From too many world titles that confuse casual fans who fail to recognise a genuine world champion, to promoters and boxers unwilling to take genuine risks once they capture a belt, modern boxing has many issues to contend with.
But there is a more pressing issue in boxing that is not talked about often enough: the problem of performance enhancing drugs.
Every year, drugs scandals affect the sport, and yet, of all the sanctioning bodies only the World Boxing Council is doing anything significant to tackle the issue.
Last month the WBC implemented its Clean Boxing Program, and proceeded to drop many notable boxers from its rankings for failing to enrol in the program that the sanctioning body have called a "historic process to keep our sport clean".

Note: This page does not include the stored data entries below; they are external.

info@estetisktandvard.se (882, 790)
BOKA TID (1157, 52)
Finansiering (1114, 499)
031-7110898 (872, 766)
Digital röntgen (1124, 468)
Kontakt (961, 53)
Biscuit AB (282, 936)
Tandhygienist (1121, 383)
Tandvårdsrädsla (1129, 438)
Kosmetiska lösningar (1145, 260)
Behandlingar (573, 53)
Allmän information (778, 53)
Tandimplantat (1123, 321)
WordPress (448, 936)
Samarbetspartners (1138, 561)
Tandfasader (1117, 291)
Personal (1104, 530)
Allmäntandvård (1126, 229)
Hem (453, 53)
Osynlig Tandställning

Why are other world sanctioning bodies so slow in adopting similar schemes to standardise testing for drugs?
This isn't a bike race we're talking about. Unlike many other sports, performance enhancing drugs in boxing could be a matter of life or death. Much more needs to be done in purging out the cheaters.

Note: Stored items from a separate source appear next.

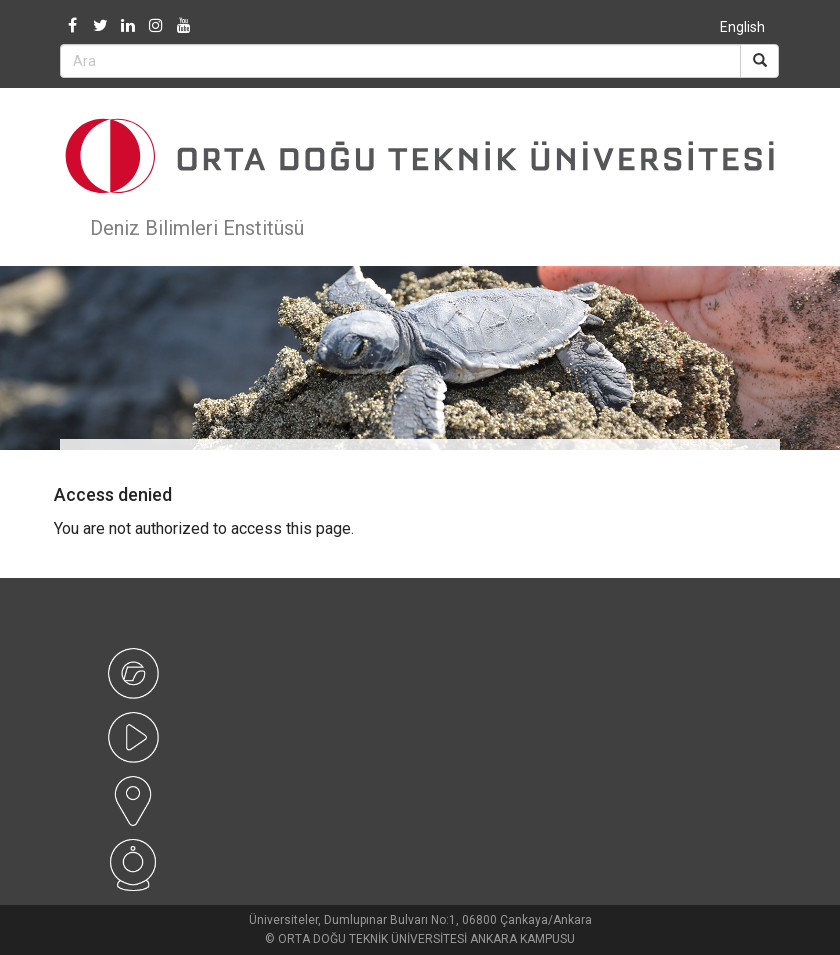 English (742, 27) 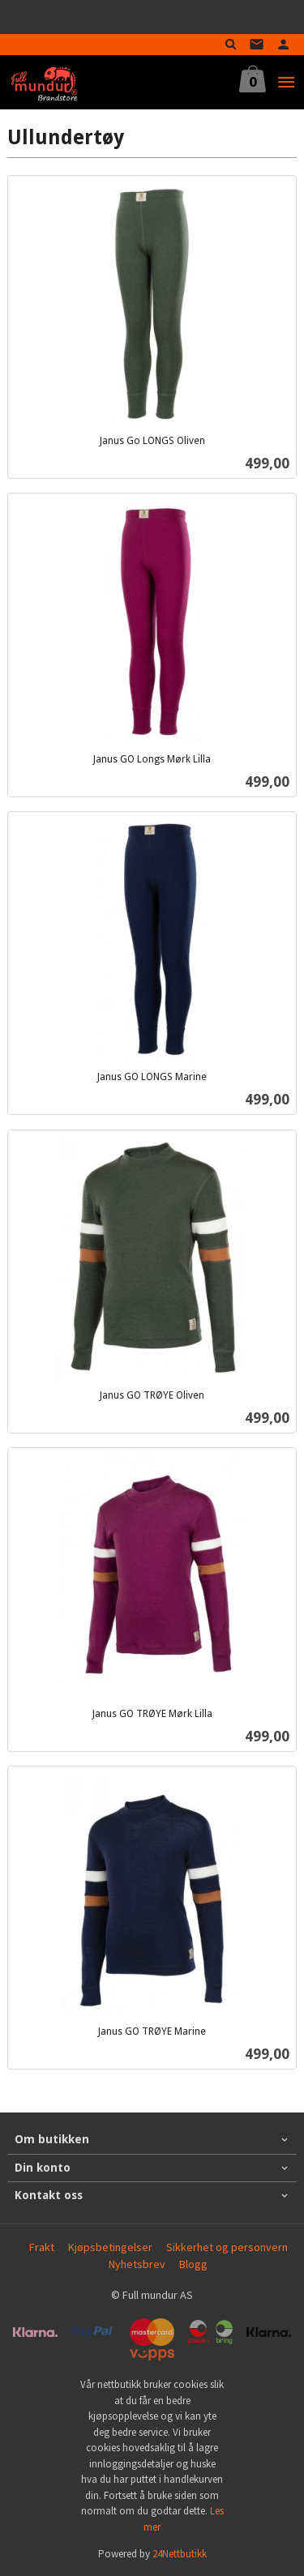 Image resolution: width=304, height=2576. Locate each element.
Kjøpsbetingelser (110, 2247)
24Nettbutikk (179, 2554)
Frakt (41, 2247)
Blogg (193, 2264)
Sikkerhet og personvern (227, 2247)
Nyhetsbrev (137, 2264)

Even World Boxing Association featherweight champion Carl Frampton has waded in on the debate, stating in his Sunday Life column that drugs in boxing is not being tackled enough: "Drugs are a curse and although I don't think boxing has a massive problem with it, this move by the WBC is what we need to take the fight to anyone who would think about cheating."
"Now the WBC have taken this step, I would like to see the other governing bodies falling in behind them and bringing in the same rule. Not only that, I believe the British Boxing Board of Control need to do the same."
That Frampton voluntarily signed himself up for testing by UK Anti-Doping programme before his world title fight against rival Scott Quigg, highlights the fact that something is amiss.
Lately, there seems to be more fuss made by boxing authorities when a boxer tests positive for recreational drugs, such as cocaine. This has been the case with British boxers Jon Slowey and Tyson Fury.
It is worth noting that while recreational drugs don't set a great example to followers of the sport, it is unlikely that cocaine bears much impact on the result of a boxing match. Also worth noting is that both Slowey and Fury suffer depression.
Boxing needs to get more serious about drugs per se. Perhaps what's needed is a review of the punishment for boxers caught using recreational drugs, and more thorough testing in the hope of discovering more boxers that have used performance enhancing substances -- that ultimately put lives in danger.
Drugs aren't exactly hard to get hold of these days. The internet has opened up access to a variety of substances, from the availably of so-called 'smart drugs' such as Aderall, which are even legally available in America, to steroids, and even harder stuff on the Dark Web.
It's about time all sanctioning bodies start protecting boxers from the scourge of cheats that are all but ruining the sport. It shouldn't be too difficult, just standardise tests and make sure they're implemented regularly and thoroughly.